* **Try it**: Your answer should hold the data exactly as given, minus any picture.
*** Block opens ***
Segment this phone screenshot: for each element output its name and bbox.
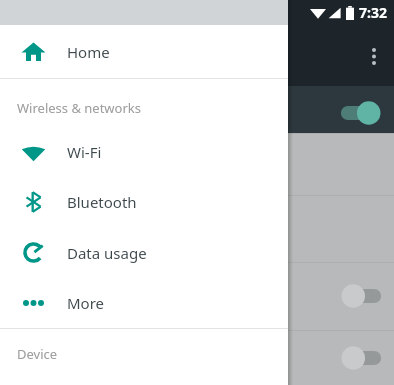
button[interactable]: Wi-Fi [0,127,288,177]
button[interactable]: Switch off [332,275,388,317]
button[interactable]: More options [358,40,390,72]
staticText: 7:32 [359,3,387,22]
button[interactable]: Switch off [332,337,388,379]
staticText: Wi-Fi [67,142,102,162]
staticText: Data usage [67,243,147,263]
button[interactable]: Master switch on [334,92,390,134]
staticText: Wireless & networks [17,99,141,117]
button[interactable]: Bluetooth [0,177,288,227]
staticText: More [67,293,105,313]
staticText: Device [17,345,58,363]
button[interactable]: More [0,278,288,328]
button[interactable]: Home [0,25,288,78]
staticText: Bluetooth [67,192,137,212]
staticText: Home [67,42,110,62]
button[interactable]: Data usage [0,227,288,278]
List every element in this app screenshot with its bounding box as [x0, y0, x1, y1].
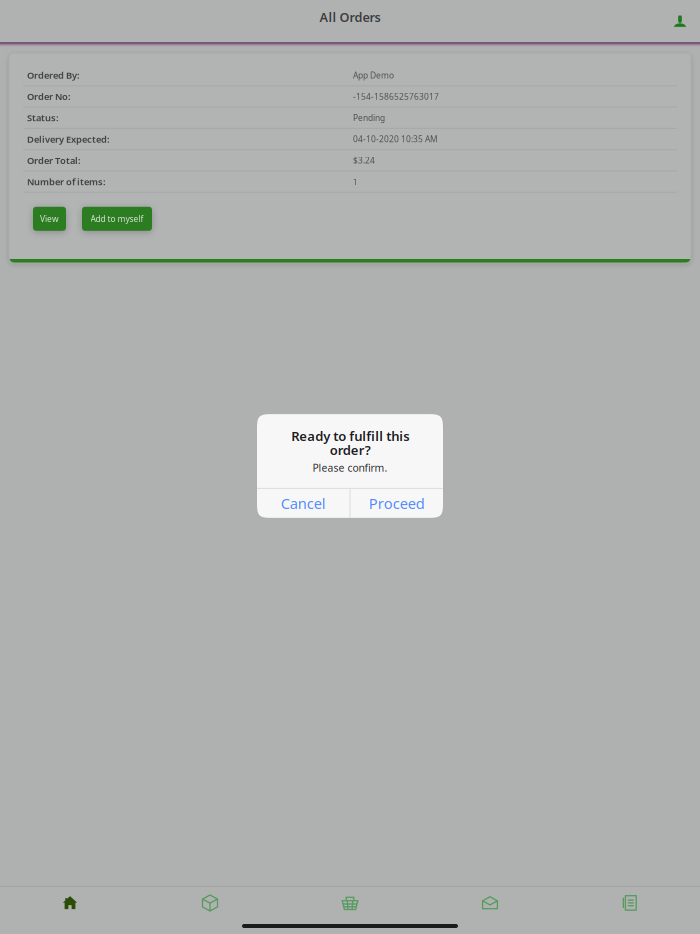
*** Block closes ***
* **Answer to the exercise**:
Segment this phone screenshot: for each element output its name and bbox.
button[interactable]: Wi-Fi [0,127,288,177]
button[interactable]: Switch off [332,275,388,317]
button[interactable]: More options [358,40,390,72]
staticText: 7:32 [359,3,387,22]
button[interactable]: Switch off [332,337,388,379]
staticText: Wi-Fi [67,142,102,162]
staticText: Data usage [67,243,147,263]
button[interactable]: Master switch on [334,92,390,134]
staticText: Wireless & networks [17,99,141,117]
button[interactable]: Bluetooth [0,177,288,227]
staticText: More [67,293,105,313]
staticText: Device [17,345,58,363]
button[interactable]: More [0,278,288,328]
button[interactable]: Home [0,25,288,78]
staticText: Bluetooth [67,192,137,212]
staticText: Home [67,42,110,62]
button[interactable]: Data usage [0,227,288,278]
List every element in this app screenshot with its bounding box as [x0, y0, x1, y1].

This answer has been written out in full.